I am trying to find orthologs between my 6000 functionally annotated protein sequences using the eggNOG database, http://eggnogdb.embl.de/#/app/seqscan, I have followed that step by step protocol but when I came to concatenating I got an error /bin/cat: Argument list too long. how can I concatenate these files before I run the analysis?
If you're listing files using ls and a wildcard statement then it's important to note that there is a limit to the number of arguments that can be supplied to a command. Instead use the commands find and xargs to find all the files you want and xargs to supply them to your command.

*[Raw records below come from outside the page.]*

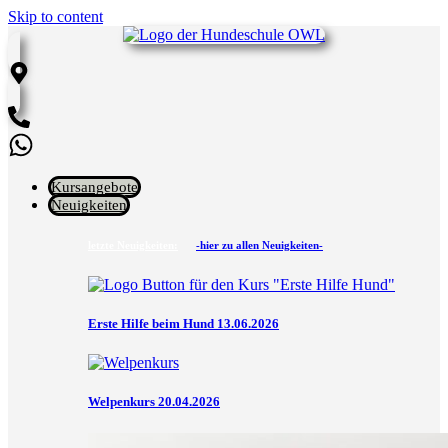
Skip to content
Kursangebote
Neuigkeiten
letzte Neuigkeiten:
-hier zu allen Neuigkeiten-
Erste Hilfe beim Hund 13.06.2026
Welpenkurs 20.04.2026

For your specific example:
Also, I recommend you pick up a copy of Bioinformatics Data Skills by Vince Buffalo, this is where I learnt about find and xargs, lots of useful information.
I have tried your command, but it gives me an error permission denied, so i rerun the command as super user, but it still tells me bactNOG: is a directory,
I have another problem, i have been trying figure oout for the whole eveining, i am trying to identify otholgs between four strains a,b,c,d, using thier protein sequences, i looked around internet and out of the so many options i went with proteinortho https://www.bioinf.uni-leipzig.de/Software/proteinortho/manual.html, i have done everything. but i when i try to run the .pl command, i get an error that its not there, but i can see it. i have tried using the full path but still nothing has happened. what do i seem to be doing wrong?
so download the tar file, untar and in the folder containing the perl scripts i copy a folder - samuel containing the fasta files for analysis, which are a,b,c,d and c. so then in the same folder i call the script from the terminal with this command $ proteinortho5.pl -project= samuel/*.faa.
it returns an error : command not found
i tried writing the whole path but still not found. but even when i try using the tab on the key board to auto complete the proteinortho5.pl, it doesnt . so i am not sure what i am doing wrong
Hi, so the process worked and it produced a graph, and a table called myproject.proteinortho. I want to to produce another file of orthologous proteins separated for each individual strain a,b,c, d. according to the manual I thought it could be grab_proteins.pl
So the command was perl grab_proteins.pl samuel/*.faa myproject.proteinortho
It gives me an error:
fasta2hash(): could not open file: .//L228plasmid.faa
but nothing has changed from the previous files used
What am I doing wrong here?
nb: manual command:
perl grab_proteins.pl [options] proteinortho_output_table
options: -path=path to protein files
Th exact command (as you typed it in your terminal, not what's on a tutorial) would help.